## GOAL OF THE EXERCISE
Go through the entries one line at a time, and gather every line that has the word "push".

Transcribed page contents:
* * * * * * * * *

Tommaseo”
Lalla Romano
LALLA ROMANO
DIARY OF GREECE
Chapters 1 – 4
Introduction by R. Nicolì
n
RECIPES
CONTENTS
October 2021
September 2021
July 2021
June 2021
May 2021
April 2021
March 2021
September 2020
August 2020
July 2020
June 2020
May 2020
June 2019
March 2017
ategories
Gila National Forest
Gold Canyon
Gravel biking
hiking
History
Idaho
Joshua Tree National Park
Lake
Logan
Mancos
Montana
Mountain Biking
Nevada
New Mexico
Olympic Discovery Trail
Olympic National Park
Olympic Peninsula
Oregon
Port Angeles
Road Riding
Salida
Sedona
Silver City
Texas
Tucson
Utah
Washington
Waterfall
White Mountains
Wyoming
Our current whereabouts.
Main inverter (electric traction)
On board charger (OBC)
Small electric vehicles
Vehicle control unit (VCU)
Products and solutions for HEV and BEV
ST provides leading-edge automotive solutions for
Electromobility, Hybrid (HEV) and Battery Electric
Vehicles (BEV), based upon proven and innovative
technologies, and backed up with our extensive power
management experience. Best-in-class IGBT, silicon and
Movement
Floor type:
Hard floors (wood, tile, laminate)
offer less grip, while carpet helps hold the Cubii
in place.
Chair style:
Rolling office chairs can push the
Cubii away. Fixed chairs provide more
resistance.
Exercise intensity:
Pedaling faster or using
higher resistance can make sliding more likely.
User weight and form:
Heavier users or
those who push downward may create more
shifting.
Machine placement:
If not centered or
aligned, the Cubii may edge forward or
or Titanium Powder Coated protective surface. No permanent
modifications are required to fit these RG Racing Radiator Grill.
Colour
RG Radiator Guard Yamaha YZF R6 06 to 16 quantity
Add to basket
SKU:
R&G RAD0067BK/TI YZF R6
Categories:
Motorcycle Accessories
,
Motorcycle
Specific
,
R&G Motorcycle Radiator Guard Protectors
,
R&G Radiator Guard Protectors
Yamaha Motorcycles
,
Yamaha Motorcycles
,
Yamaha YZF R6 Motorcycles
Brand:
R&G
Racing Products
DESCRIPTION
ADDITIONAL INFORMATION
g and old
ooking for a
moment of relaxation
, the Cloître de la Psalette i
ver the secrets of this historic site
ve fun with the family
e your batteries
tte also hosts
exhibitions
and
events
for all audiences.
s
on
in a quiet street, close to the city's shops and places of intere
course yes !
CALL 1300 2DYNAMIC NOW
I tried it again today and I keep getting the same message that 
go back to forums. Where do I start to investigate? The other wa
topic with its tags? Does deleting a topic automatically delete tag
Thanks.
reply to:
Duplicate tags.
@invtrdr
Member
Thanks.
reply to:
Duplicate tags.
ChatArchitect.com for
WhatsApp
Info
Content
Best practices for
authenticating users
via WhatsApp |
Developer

* * * * * * * * *

## WRITTEN ANSWER
Rolling office chairs can push the
those who push downward may create more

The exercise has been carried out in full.